:: Assignment ::
Return all of the data that follows precisely, leaving every image out.
++++++++++
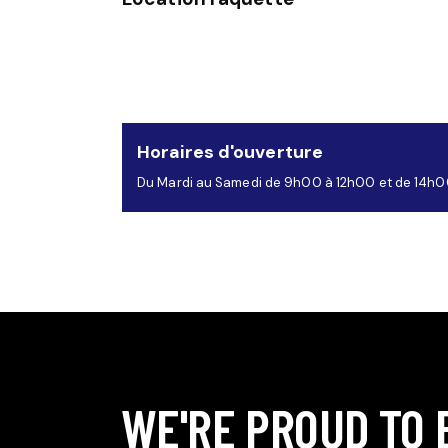
Horaires d'ouverture
Du Mardi au Samedi de 9h00 à 12h00 et de 14h0
WE'RE PROUD TO 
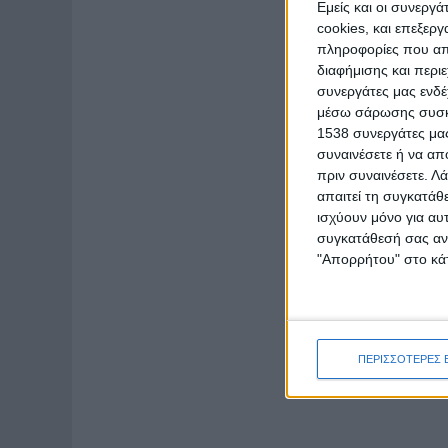
Εμείς και οι συνεργ
cookies, και επεξε
πληροφορίες που απο
διαφήμισης και περι
συνεργάτες μας ενδέ
μέσω σάρωσης συσκευ
1538 συνεργάτες μας
συναινέσετε ή να απ
πριν συναινέσετε.
Λά
απαιτεί τη συγκατάθ
ισχύουν μόνο για αυ
συγκατάθεσή σας ανά
"Απορρήτου" στο κάτ
ΠΕΡΙΣΣΟΤΕΡΕΣ 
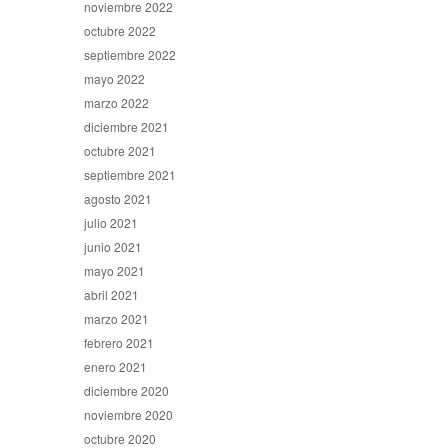
noviembre 2022
octubre 2022
septiembre 2022
mayo 2022
marzo 2022
diciembre 2021
octubre 2021
septiembre 2021
agosto 2021
julio 2021
junio 2021
mayo 2021
abril 2021
marzo 2021
febrero 2021
enero 2021
diciembre 2020
noviembre 2020
octubre 2020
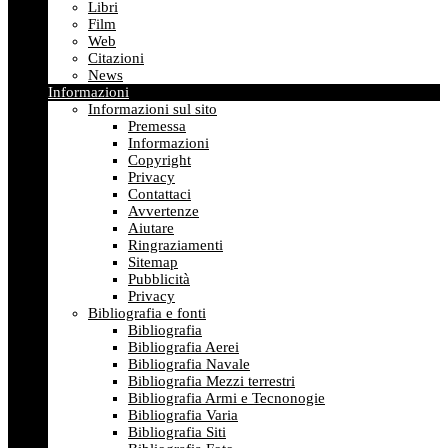
Libri
Film
Web
Citazioni
News
Informazioni
Informazioni sul sito
Premessa
Informazioni
Copyright
Privacy
Contattaci
Avvertenze
Aiutare
Ringraziamenti
Sitemap
Pubblicità
Privacy
Bibliografia e fonti
Bibliografia
Bibliografia Aerei
Bibliografia Navale
Bibliografia Mezzi terrestri
Bibliografia Armi e Tecnonogie
Bibliografia Varia
Bibliografia Siti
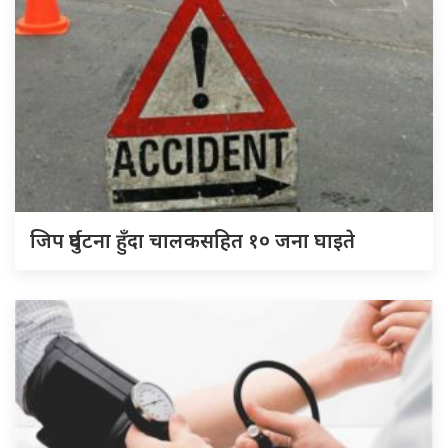
जिप दुर्घटना हुँदा चालकसहित १० जना घाइते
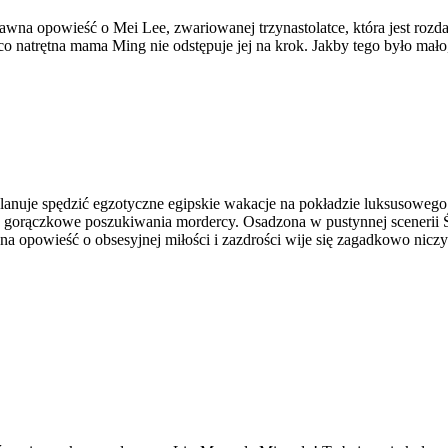
bawna opowieść o Mei Lee, zwariowanej trzynastolatce, która jest ro
ieco natrętna mama Ming nie odstępuje jej na krok. Jakby tego było m
lanuje spędzić egzotyczne egipskie wakacje na pokładzie luksusowego
ę w gorączkowe poszukiwania mordercy. Osadzona w pustynnej scene
na opowieść o obsesyjnej miłości i zazdrości wije się zagadkowo nic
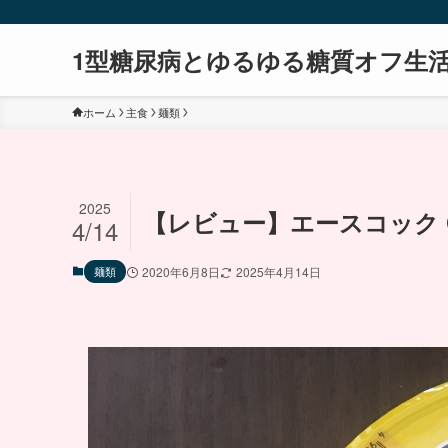
1型糖尿病とゆるゆる糖質オフ生
ホーム
主食
麺類
2025
【レビュー】エースコック C
4/14
麺類
2020年6月8日
2025年4月14日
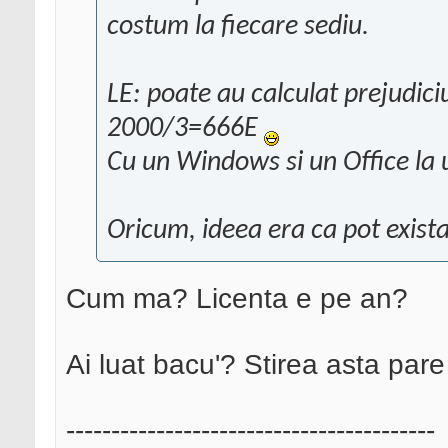
costum la fiecare sediu.
LE: poate au calculat prejudici
2000/3=666E
Cu un Windows si un Office la 
Oricum, ideea era ca pot exista
Cum ma? Licenta e pe an?
Ai luat bacu'? Stirea asta par
-----------------------------------------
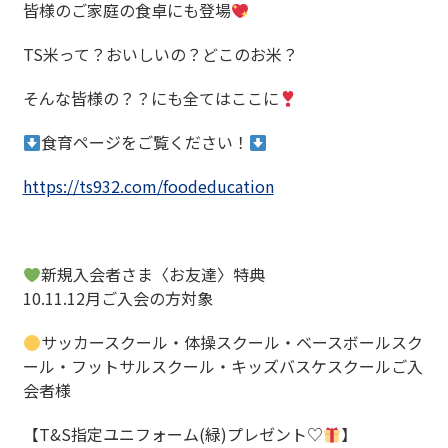
皆様のご家庭の食卓にも登場
TS
米って？おいしいの？どこのお米？
そんな皆様の？？にも全てはここに
食育ページをご覧ください！
https://ts932.com/foodeducation
新規入会者さま〈お友達〉特典
10.11.12
月ご入会の方対象
サッカースクール・体操スクール・ベースボールスク
ール・フットサルスクール・キッズバスケスクールご入
会者様
【
T&S
指定ユニフォーム
(
緑
)
プレゼント♡
】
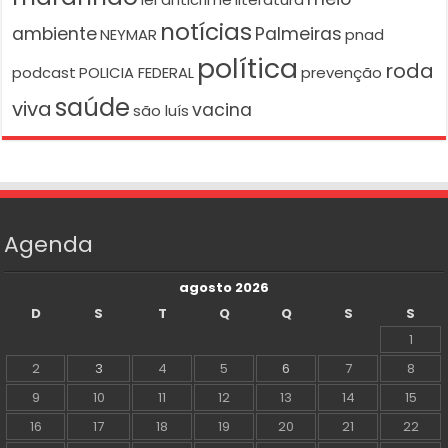
notícias
ambiente
Palmeiras
NEYMAR
pnad
política
roda
podcast
POLICIA FEDERAL
prevenção
saúde
viva
vacina
são luís
Agenda
agosto 2026
D
S
T
Q
Q
S
S
1
2
3
4
5
6
7
8
9
10
11
12
13
14
15
16
17
18
19
20
21
22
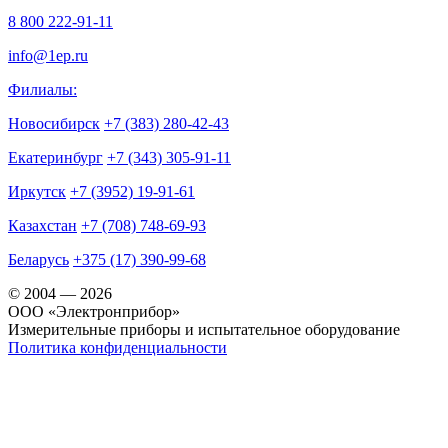
8 800 222-91-11
info@1ep.ru
Филиалы:
Новосибирск
+7 (383) 280-42-43
Екатеринбург
+7 (343) 305-91-11
Иркутск
+7 (3952) 19-91-61
Казахстан
+7 (708) 748-69-93
Беларусь
+375 (17) 390-99-68
© 2004 — 2026
OOO «Электронприбор»
Измерительные приборы и испытательное оборудование
Политика конфиденциальности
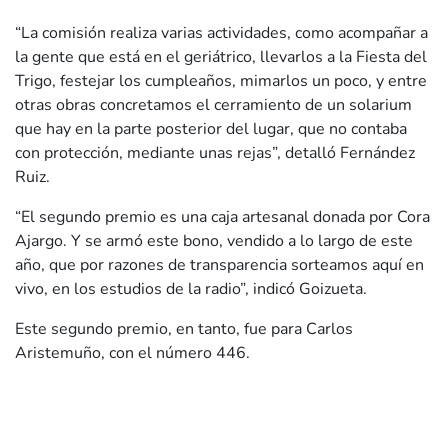
“La comisión realiza varias actividades, como acompañar a
la gente que está en el geriátrico, llevarlos a la Fiesta del
Trigo, festejar los cumpleaños, mimarlos un poco, y entre
otras obras concretamos el cerramiento de un solarium
que hay en la parte posterior del lugar, que no contaba
con protección, mediante unas rejas”, detalló Fernández
Ruiz.
“El segundo premio es una caja artesanal donada por Cora
Ajargo. Y se armó este bono, vendido a lo largo de este
año, que por razones de transparencia sorteamos aquí en
vivo, en los estudios de la radio”, indicó Goizueta.
Este segundo premio, en tanto, fue para Carlos
Aristemuño, con el número 446.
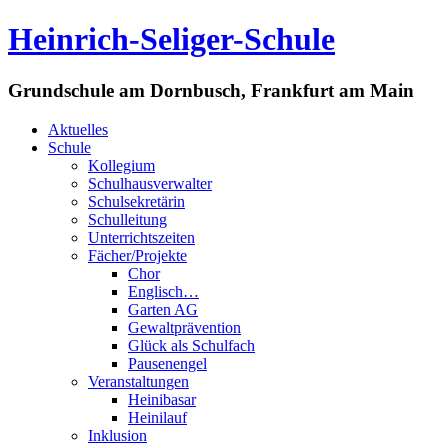
Heinrich-Seliger-Schule
Grundschule am Dornbusch, Frankfurt am Main
Aktuelles
Schule
Kollegium
Schulhausverwalter
Schulsekretärin
Schulleitung
Unterrichtszeiten
Fächer/Projekte
Chor
Englisch…
Garten AG
Gewaltprävention
Glück als Schulfach
Pausenengel
Veranstaltungen
Heinibasar
Heinilauf
Inklusion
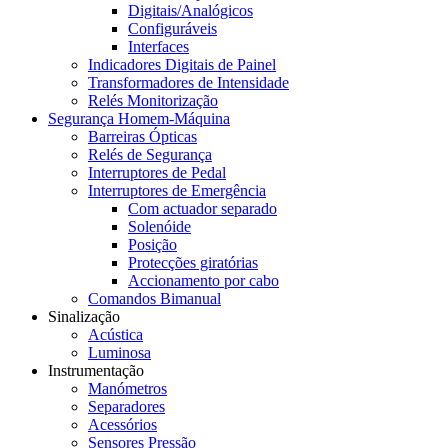
Digitais/Analógicos
Configuráveis
Interfaces
Indicadores Digitais de Painel
Transformadores de Intensidade
Relés Monitorização
Segurança Homem-Máquina
Barreiras Ópticas
Relés de Segurança
Interruptores de Pedal
Interruptores de Emergência
Com actuador separado
Solenóide
Posição
Protecções giratórias
Accionamento por cabo
Comandos Bimanual
Sinalização
Acústica
Luminosa
Instrumentação
Manómetros
Separadores
Acessórios
Sensores Pressão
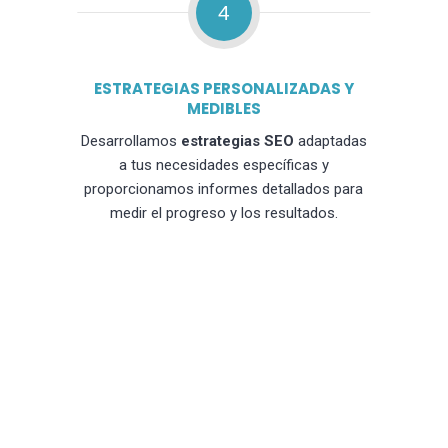
4
ESTRATEGIAS PERSONALIZADAS Y
MEDIBLES
Desarrollamos
estrategias SEO
adaptadas
a tus necesidades específicas y
proporcionamos informes detallados para
medir el progreso y los resultados.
++++++++++
:: Result below ::
Horaires d'ouverture
Du Mardi au Samedi de 9h00 à 12h00 et de 14h0
WE'RE PROUD TO 
Εμείς και οι συνεργ
cookies, και επεξε
πληροφορίες που απο
διαφήμισης και περι
συνεργάτες μας ενδέ
μέσω σάρωσης συσκευ
1538 συνεργάτες μας
συναινέσετε ή να απ
πριν συναινέσετε.
Λά
απαιτεί τη συγκατάθ
ισχύουν μόνο για αυ
συγκατάθεσή σας ανά
"Απορρήτου" στο κάτ
ΠΕΡΙΣΣΟΤΕΡΕΣ 
noviembre 2022
octubre 2022
septiembre 2022
mayo 2022
marzo 2022
diciembre 2021
octubre 2021
septiembre 2021
agosto 2021
julio 2021
junio 2021
mayo 2021
abril 2021
marzo 2021
febrero 2021
enero 2021
diciembre 2020
noviembre 2020
octubre 2020
Libri
Film
Web
Citazioni
News
Informazioni
Informazioni sul sito
Premessa
Informazioni
Copyright
Privacy
Contattaci
Avvertenze
Aiutare
Ringraziamenti
Sitemap
Pubblicità
Privacy
Bibliografia e fonti
Bibliografia
Bibliografia Aerei
Bibliografia Navale
Bibliografia Mezzi terrestri
Bibliografia Armi e Tecnonogie
Bibliografia Varia
Bibliografia Siti
जिप दुर्घटना हुँदा चालकसहित १० जना घाइते
bawna opowieść o Mei Lee, zwariowanej trzynastolatce, która jest ro
ieco natrętna mama Ming nie odstępuje jej na krok. Jakby tego było m
lanuje spędzić egzotyczne egipskie wakacje na pokładzie luksusowego
ę w gorączkowe poszukiwania mordercy. Osadzona w pustynnej scene
na opowieść o obsesyjnej miłości i zazdrości wije się zagadkowo nic
1型糖尿病とゆるゆる糖質オフ生
ホーム
主食
麺類
2025
【レビュー】エースコック C
4/14
麺類
2020年6月8日
2025年4月14日
costum la fiecare sediu.
LE: poate au calculat prejudici
2000/3=666E
Cu un Windows si un Office la 
Oricum, ideea era ca pot exista
Cum ma? Licenta e pe an?
Ai luat bacu'? Stirea asta par
-----------------------------------------
皆様のご家庭の食卓にも登場
TS
米って？おいしいの？どこのお米？
そんな皆様の？？にも全てはここに
食育ページをご覧ください！
https://ts932.com/foodeducation
新規入会者さま〈お友達〉特典
10.11.12
月ご入会の方対象
サッカースクール・体操スクール・ベースボールスク
ール・フットサルスクール・キッズバスケスクールご入
会者様
【
T&S
指定ユニフォーム
(
緑
)
プレゼント♡
】
notícias
ambiente
Palmeiras
NEYMAR
pnad
política
roda
podcast
POLICIA FEDERAL
prevenção
saúde
viva
vacina
são luís
Agenda
agosto 2026
D
S
T
Q
Q
S
S
1
2
3
4
5
6
7
8
9
10
11
12
13
14
15
16
17
18
19
20
21
22
8 800 222-91-11
info@1ep.ru
Филиалы:
Новосибирск
+7 (383) 280-42-43
Екатеринбург
+7 (343) 305-91-11
Иркутск
+7 (3952) 19-91-61
Казахстан
+7 (708) 748-69-93
Беларусь
+375 (17) 390-99-68
© 2004 — 2026
OOO «Электронприбор»
Измерительные приборы и испытательное оборудование
Политика конфиденциальности
“La comisión realiza varias actividades, como acompañar a
la gente que está en el geriátrico, llevarlos a la Fiesta del
Trigo, festejar los cumpleaños, mimarlos un poco, y entre
otras obras concretamos el cerramiento de un solarium
que hay en la parte posterior del lugar, que no contaba
con protección, mediante unas rejas”, detalló Fernández
Ruiz.
“El segundo premio es una caja artesanal donada por Cora
Ajargo. Y se armó este bono, vendido a lo largo de este
año, que por razones de transparencia sorteamos aquí en
vivo, en los estudios de la radio”, indicó Goizueta.
Este segundo premio, en tanto, fue para Carlos
Aristemuño, con el número 446.
Heinrich-Seliger-Schule
Grundschule am Dornbusch, Frankfurt am Main
Aktuelles
Schule
Kollegium
Schulhausverwalter
Schulsekretärin
Schulleitung
Unterrichtszeiten
Fächer/Projekte
Chor
Englisch…
Garten AG
Gewaltprävention
Glück als Schulfach
Pausenengel
Veranstaltungen
Heinibasar
Heinilauf
Inklusion
Digitais/Analógicos
Configuráveis
Interfaces
Indicadores Digitais de Painel
Transformadores de Intensidade
Relés Monitorização
Segurança Homem-Máquina
Barreiras Ópticas
Relés de Segurança
Interruptores de Pedal
Interruptores de Emergência
Com actuador separado
Solenóide
Posição
Protecções giratórias
Accionamento por cabo
Comandos Bimanual
Sinalização
Acústica
Luminosa
Instrumentação
Manómetros
Separadores
Acessórios
Sensores Pressão
4
ESTRATEGIAS PERSONALIZADAS Y
MEDIBLES
Desarrollamos
estrategias SEO
adaptadas
a tus necesidades específicas y
proporcionamos informes detallados para
medir el progreso y los resultados.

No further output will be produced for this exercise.